Serum Exosomes Expressing CD9, CD63 and HER2 From Breast-Cancer Patients Decreased After Surgery of the Primary Tumor: A Potential Biomarker of Tumor Burden.

Background/aim: Exosomes are extracellular vesicles produced by both normal and cancer cells. Previous research has demonstrated that circulating exosomes derived from cancer cells may create a niche for future metastasis, distant from the primary tumor. In the present report, circulating exosomes were captured and quantified based on exosome-surface proteins in pre- and post-operative serum of breast cancer patients, focusing on the exosome markers CD9 and CD63, as well as HER2, a therapeutic target for breast cancer.

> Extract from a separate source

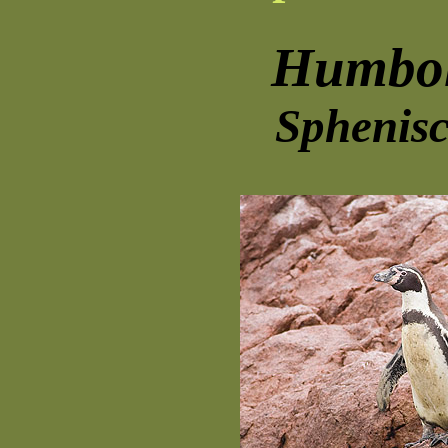
Humbol
Sphenisc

Materials and methods: Eight breast cancer patients were recruited, and their pre- and post-operative serum samples were analyzed for CD63 and CD9; or CD9 and human epidermal growth factor receptor-2 (HER2), double-positive exosomes. An ExoCounter with antibody-conjugated beads was used to capture serum-derived exosomes. Sera from patients with tumors larger than 10 mm were used for analysis. The resected breast cancer was also histopathologically analyzed for the presence of HER2.

Results: CD63 and CD9 double-positive serum exosomes and CD9 and HER2 double-positive serum exosomes decreased after surgery in breast-cancer patients whose tumors expressed HER2, as determined by histopathological analysis.

Conclusion: Serum exosomes expressing CD9, CD63 and HER2 are candidate biomarkers of tumor burden in HER2-positive breast-cancer patients.